# Record excerpts
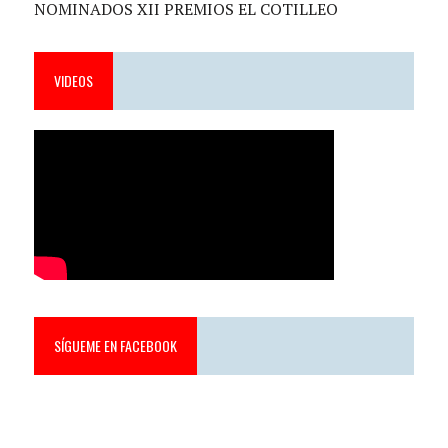
NOMINADOS XII PREMIOS EL COTILLEO
VIDEOS
SÍGUEME EN FACEBOOK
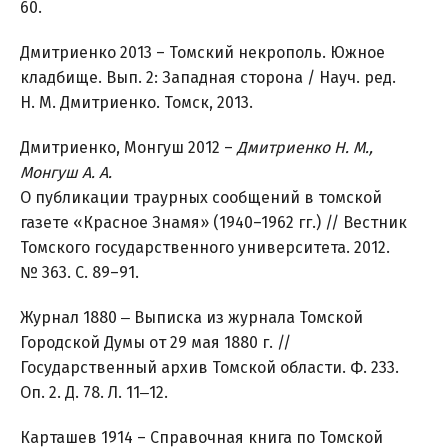
60.
Дмитриенко 2013 – Томский некрополь. Южное
кладбище. Вып. 2: Западная сторона / Науч. ред.
Н. М. Дмитриенко. Томск, 2013.
Дмитриенко, Монгуш 2012 –
Дмитриенко Н. М.,
Монгуш А. А.
О публикации траурных сообщений в томской
газете «Красное Знамя» (1940–1962 гг.) // Вестник
Томского государственного университета. 2012.
№ 363. С. 89–91.
Журнал 1880 ‒ Выписка из журнала Томской
Городской Думы от 29 мая 1880 г. //
Государственный архив Томской области. Ф. 233.
Оп. 2. Д. 78. Л. 11‒12.
Карташев 1914 – Справочная книга по Томской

# Exercise details
Each line in the listing above that includes "Дмитриенко" is to be copied.

# Written solution
Дмитриенко 2013 – Томский некрополь. Южное
Н. М. Дмитриенко. Томск, 2013.
Дмитриенко, Монгуш 2012 –
Дмитриенко Н. М.,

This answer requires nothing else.